[Brief] At the line containing "また、いばらきの美味しいもの・伝統の工芸品も販売致します。", begin setting down the entries exactly, and stop only after the last line.

BEGIN Entries shown

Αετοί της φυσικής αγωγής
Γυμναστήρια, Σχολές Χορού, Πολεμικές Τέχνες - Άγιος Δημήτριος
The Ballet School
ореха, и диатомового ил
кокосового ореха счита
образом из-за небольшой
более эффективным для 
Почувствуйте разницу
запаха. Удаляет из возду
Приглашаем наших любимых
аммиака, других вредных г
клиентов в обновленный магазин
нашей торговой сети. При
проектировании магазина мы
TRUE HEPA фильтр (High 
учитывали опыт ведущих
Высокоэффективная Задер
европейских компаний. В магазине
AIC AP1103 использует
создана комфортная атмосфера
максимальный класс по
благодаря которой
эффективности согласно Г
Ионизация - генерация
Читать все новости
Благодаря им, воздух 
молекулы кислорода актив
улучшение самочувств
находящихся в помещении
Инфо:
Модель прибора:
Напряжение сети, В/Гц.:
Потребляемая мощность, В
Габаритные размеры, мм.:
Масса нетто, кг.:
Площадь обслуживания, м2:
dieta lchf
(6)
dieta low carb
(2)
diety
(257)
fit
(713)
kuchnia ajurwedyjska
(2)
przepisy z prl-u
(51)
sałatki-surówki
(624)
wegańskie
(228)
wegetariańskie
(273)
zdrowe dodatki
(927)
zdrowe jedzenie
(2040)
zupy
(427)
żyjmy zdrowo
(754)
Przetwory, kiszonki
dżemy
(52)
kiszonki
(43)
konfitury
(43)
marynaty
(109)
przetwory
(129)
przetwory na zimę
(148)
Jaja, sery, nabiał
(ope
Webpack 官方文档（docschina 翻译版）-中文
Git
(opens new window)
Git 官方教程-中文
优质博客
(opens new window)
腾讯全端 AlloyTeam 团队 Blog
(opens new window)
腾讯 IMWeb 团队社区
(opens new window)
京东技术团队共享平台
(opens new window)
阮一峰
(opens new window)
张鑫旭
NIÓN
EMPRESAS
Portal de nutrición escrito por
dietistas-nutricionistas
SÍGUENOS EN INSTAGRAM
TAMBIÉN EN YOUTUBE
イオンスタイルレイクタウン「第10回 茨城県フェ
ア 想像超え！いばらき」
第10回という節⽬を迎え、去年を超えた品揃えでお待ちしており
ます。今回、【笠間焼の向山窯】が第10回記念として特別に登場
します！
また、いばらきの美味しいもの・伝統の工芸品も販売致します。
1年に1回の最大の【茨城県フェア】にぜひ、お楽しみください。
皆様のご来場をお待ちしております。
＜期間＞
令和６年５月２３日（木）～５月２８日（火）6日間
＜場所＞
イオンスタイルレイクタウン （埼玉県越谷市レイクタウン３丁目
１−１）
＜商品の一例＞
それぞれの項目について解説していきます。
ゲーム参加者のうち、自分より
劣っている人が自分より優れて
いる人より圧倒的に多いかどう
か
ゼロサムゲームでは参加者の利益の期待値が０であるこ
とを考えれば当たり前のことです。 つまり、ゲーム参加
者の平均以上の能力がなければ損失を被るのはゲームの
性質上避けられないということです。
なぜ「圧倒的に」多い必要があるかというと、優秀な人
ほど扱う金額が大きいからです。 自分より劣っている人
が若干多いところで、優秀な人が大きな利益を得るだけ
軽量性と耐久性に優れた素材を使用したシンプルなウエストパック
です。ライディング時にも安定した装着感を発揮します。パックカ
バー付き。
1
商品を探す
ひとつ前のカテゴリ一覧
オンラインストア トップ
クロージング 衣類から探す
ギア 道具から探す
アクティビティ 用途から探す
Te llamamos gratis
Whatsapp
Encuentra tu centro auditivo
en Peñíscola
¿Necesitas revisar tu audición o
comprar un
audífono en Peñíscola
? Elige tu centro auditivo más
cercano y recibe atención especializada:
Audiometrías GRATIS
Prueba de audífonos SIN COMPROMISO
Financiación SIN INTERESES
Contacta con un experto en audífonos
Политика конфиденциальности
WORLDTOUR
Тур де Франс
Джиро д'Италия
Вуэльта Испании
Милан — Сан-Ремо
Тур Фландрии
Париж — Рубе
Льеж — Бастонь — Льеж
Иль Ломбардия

END Entries shown

[Task response]
また、いばらきの美味しいもの・伝統の工芸品も販売致します。
1年に1回の最大の【茨城県フェア】にぜひ、お楽しみください。
皆様のご来場をお待ちしております。
＜期間＞
令和６年５月２３日（木）～５月２８日（火）6日間
＜場所＞
イオンスタイルレイクタウン （埼玉県越谷市レイクタウン３丁目
１−１）
＜商品の一例＞
それぞれの項目について解説していきます。
ゲーム参加者のうち、自分より
劣っている人が自分より優れて
いる人より圧倒的に多いかどう
か
ゼロサムゲームでは参加者の利益の期待値が０であるこ
とを考えれば当たり前のことです。 つまり、ゲーム参加
者の平均以上の能力がなければ損失を被るのはゲームの
性質上避けられないということです。
なぜ「圧倒的に」多い必要があるかというと、優秀な人
ほど扱う金額が大きいからです。 自分より劣っている人
が若干多いところで、優秀な人が大きな利益を得るだけ
軽量性と耐久性に優れた素材を使用したシンプルなウエストパック
です。ライディング時にも安定した装着感を発揮します。パックカ
バー付き。
1
商品を探す
ひとつ前のカテゴリ一覧
オンラインストア トップ
クロージング 衣類から探す
ギア 道具から探す
アクティビティ 用途から探す
Te llamamos gratis
Whatsapp
Encuentra tu centro auditivo
en Peñíscola
¿Necesitas revisar tu audición o
comprar un
audífono en Peñíscola
? Elige tu centro auditivo más
cercano y recibe atención especializada:
Audiometrías GRATIS
Prueba de audífonos SIN COMPROMISO
Financiación SIN INTERESES
Contacta con un experto en audífonos
Политика конфиденциальности
WORLDTOUR
Тур де Франс
Джиро д'Италия
Вуэльта Испании
Милан — Сан-Ремо
Тур Фландрии
Париж — Рубе
Льеж — Бастонь — Льеж
Иль Ломбардия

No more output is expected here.